Il modello australiano è una risposta nazionale a problemi globali

Paolo Emilio Russo

"Vietare i social agli under 16, come ha fatto l'Australia, si rivelerà un progetto fallimentare. Internet non riconosce logiche nazionali e soprattutto il proibizionismo creerà un mercato parallelo, meno trasparente e meno controllabile", ci dice il parlamentare di FI Paolo Emilio Russo

Come ampiamente previsto – e financo scritto su queste pagine – vietare i social agli under 16 in un singolo Paese come ha fatto l’Australia si è rivelato un epic fail da boomer: un’iniziativa messa in campo da chi parla di teenager e tecnologia senza conoscere gli uni e l’altra, cercava più il consenso dei genitori che la sicurezza dei loro figli. Salutata un po’ frettolosamente come nuovo modello mondiale da esportazione e multe fino a 50 milioni di dollari per le piattaforme, si è schiantata contro la realtà come un fax contro un firewall. Il Parlamento di Canberra pensava davvero che un sedicenne australiano, cresciuto con uno smartphone in mano, non sappia cosa sia una VPN? Che non possa mentire sulla propria età? Che non migrerà su piattaforme meno controllabili, magari ospitate in giurisdizioni esotiche dove nessuna autorità occidentale potrà mai arrivare?
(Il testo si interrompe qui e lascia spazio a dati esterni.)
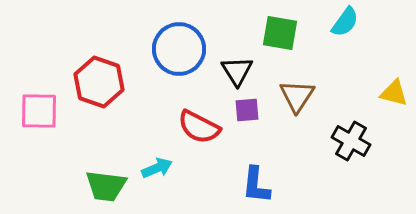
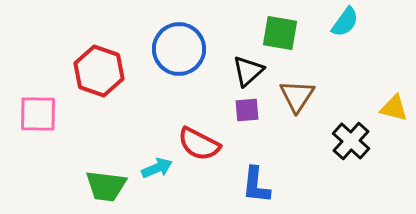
black triangle: moved 11 px right; rotated 20 degrees clockwise
red hexagon: moved 11 px up
yellow triangle: moved 15 px down
pink square: moved 1 px left, 3 px down
red semicircle: moved 17 px down
black cross: rotated 12 degrees clockwise
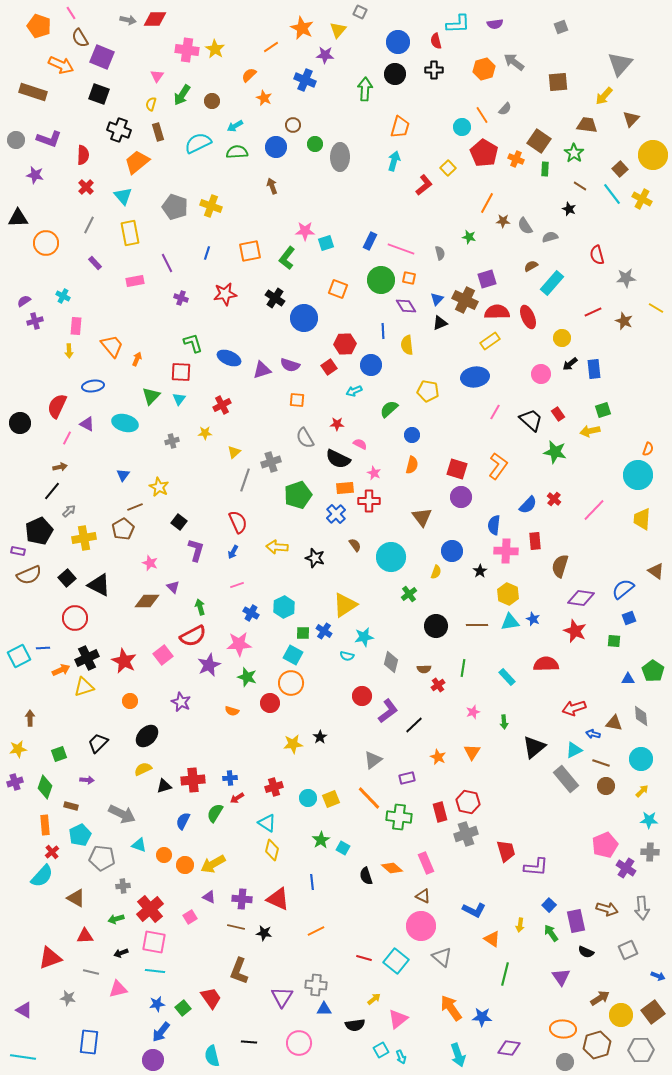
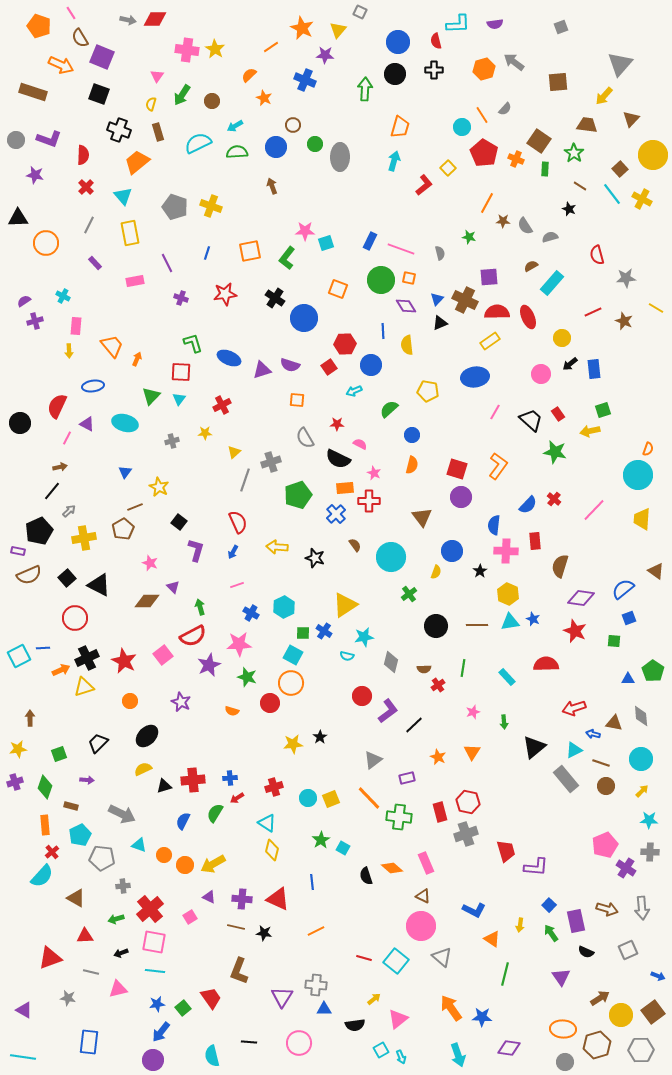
purple square at (487, 279): moved 2 px right, 2 px up; rotated 12 degrees clockwise
blue triangle at (123, 475): moved 2 px right, 3 px up
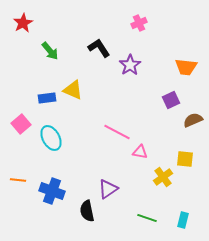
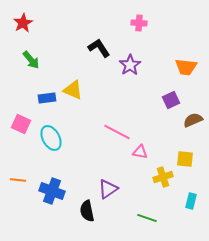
pink cross: rotated 28 degrees clockwise
green arrow: moved 19 px left, 9 px down
pink square: rotated 24 degrees counterclockwise
yellow cross: rotated 18 degrees clockwise
cyan rectangle: moved 8 px right, 19 px up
Il divieto creerà – e forse lo sta già facendo – esattamente quello che ogni proibizionismo crea: un mercato parallelo, meno trasparente, meno controllabile, dove i ragazzi saranno ancora più esposti ai rischi che si volevano evitare. Porre dei limiti all’utilizzo dei social media tra i più giovani non è sbagliato e lo pensa anche chi – come il sottoscritto – sinceramente liberale, è normalmente allergico ai divieti. Il tema dell’abuso dei social media da parte di bambini e ragazzini esiste e merita più attenzione di quanta se ne sia prestata fino a oggi. Gare estreme che frequentemente diventano suicidi, adescamenti, minacce, ricatti e revenge porn sono un male da sradicare. Ma proprio perché il problema è serio, dobbiamo evitare soluzioni che appaiano come una crociata di un – solo – governo contro le piattaforme. La legge australiana parte dal presupposto che uno stato nazionale possa esercitare sovranità su Internet come la esercita sul proprio territorio fisico, ma questa è un’illusione ottocentesca: TikTok ha sede a Singapore, Meta in California, Telegram non si sa bene dove. Queste piattaforme operano in una dimensione transnazionale che rende qualsiasi regolamentazione unilaterale destinata al fallimento o, peggio, all’autoritarismo digitale. Vediamo già il passo successivo: per far rispettare il divieto, l’Australia dovrà implementare sistemi di verifica dell’identità sempre più invasivi.

 

 

Si parla di riconoscimento facciale, di database centralizzati, di schedatura digitale di massa. In nome della protezione dei minori, stiamo normalizzando uno stato di sorveglianza che farebbe impallidire Orwell. E tutto questo per un risultato che ogni adolescente medio aggirerà in dieci minuti con un tutorial su YouTube. La vera sfida non è vietare, ma educare, responsabilizzare, portare le piattaforme dalla “nostra” parte. Significa investire seriamente nell’educazione digitale nelle scuole, con programmi strutturati che insegnino pensiero critico, gestione della privacy, riconoscimento della manipolazione algoritmica. Significa dare strumenti veri ai genitori. Significa obbligare le piattaforme a trasparenza algoritmica, a meccanismi di controllo parentale efficaci, a design etici che non sfruttino le vulnerabilità psicologiche dei minori. Per farlo bisogna non sfidare – o, peggio, provocare – le piattaforme, ma costruire un percorso di collaborazione con le istituzioni, che comporta per loro anche un vantaggio reputazionale. Molte piattaforme – comprese quelle più discusse – già oggi hanno attivato meccanismi di bolle, impediscono ai minorenni di interfacciarsi con gli adulti. Non è poco. Sono meccanismi perfettibili, ma certamente un buon inizio: potessi scegliere, preferirei che i miei figli – se proprio devono – partissero proprio da li’. L’esperimento australiano fallirà perché si scontra con la natura stessa di Internet, che non riconosce confini nazionali. Per l’Italia e l’Europa, l’esempio australiano dovrebbe funzionare da monito, non da modello. Possiamo fare di meglio: proteggere i giovani senza scadere nel paternalismo tecnologico o nell’illusione di controllare l’incontrollabile.